## Data to process
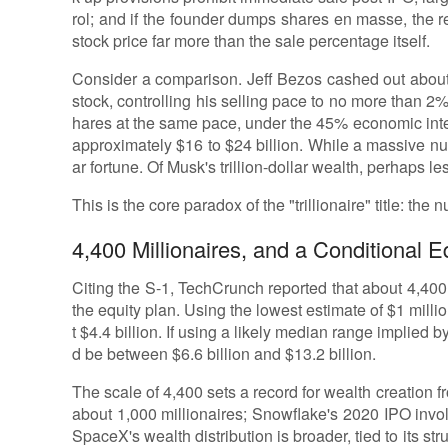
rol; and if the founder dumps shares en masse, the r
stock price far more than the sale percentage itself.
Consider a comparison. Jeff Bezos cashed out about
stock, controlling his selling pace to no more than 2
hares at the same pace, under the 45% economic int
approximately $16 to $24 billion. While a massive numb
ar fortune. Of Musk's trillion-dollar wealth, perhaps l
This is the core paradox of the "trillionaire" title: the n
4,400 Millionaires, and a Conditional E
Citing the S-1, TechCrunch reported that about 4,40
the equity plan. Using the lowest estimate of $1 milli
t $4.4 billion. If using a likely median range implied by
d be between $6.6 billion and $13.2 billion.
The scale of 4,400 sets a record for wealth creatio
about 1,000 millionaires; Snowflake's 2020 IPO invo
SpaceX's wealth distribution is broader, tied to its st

--

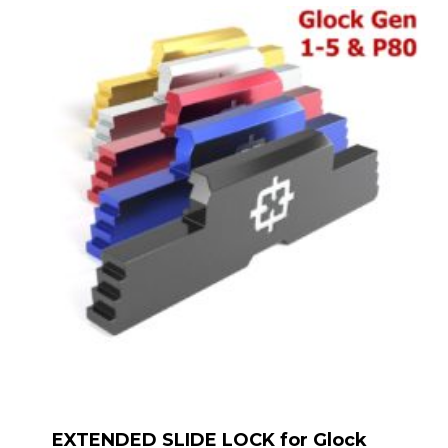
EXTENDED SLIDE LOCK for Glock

...

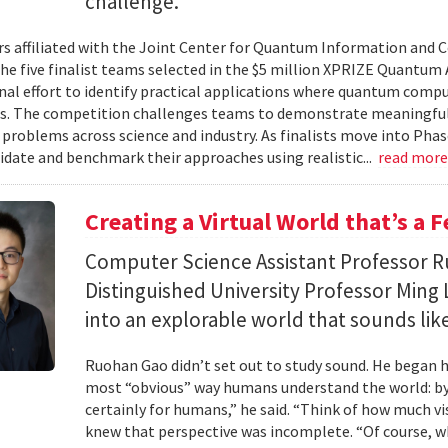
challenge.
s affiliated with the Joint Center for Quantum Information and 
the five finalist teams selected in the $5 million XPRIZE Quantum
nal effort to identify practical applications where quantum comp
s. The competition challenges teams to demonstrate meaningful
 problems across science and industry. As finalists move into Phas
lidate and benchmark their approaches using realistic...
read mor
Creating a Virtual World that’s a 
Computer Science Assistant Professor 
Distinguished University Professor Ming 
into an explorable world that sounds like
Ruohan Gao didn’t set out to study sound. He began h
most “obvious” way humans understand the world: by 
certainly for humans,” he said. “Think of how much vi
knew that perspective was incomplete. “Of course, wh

## Directions
The line above containing "stock price far", the line containing "SpaceX's wealth distribution", and every line between them are to be transcribed exactly; no other line is wanted.

## Problem solution
stock price far more than the sale percentage itself.
Consider a comparison. Jeff Bezos cashed out about
stock, controlling his selling pace to no more than 2
hares at the same pace, under the 45% economic int
approximately $16 to $24 billion. While a massive numb
ar fortune. Of Musk's trillion-dollar wealth, perhaps l
This is the core paradox of the "trillionaire" title: the n
4,400 Millionaires, and a Conditional E
Citing the S-1, TechCrunch reported that about 4,40
the equity plan. Using the lowest estimate of $1 milli
t $4.4 billion. If using a likely median range implied by
d be between $6.6 billion and $13.2 billion.
The scale of 4,400 sets a record for wealth creatio
about 1,000 millionaires; Snowflake's 2020 IPO invo
SpaceX's wealth distribution is broader, tied to its st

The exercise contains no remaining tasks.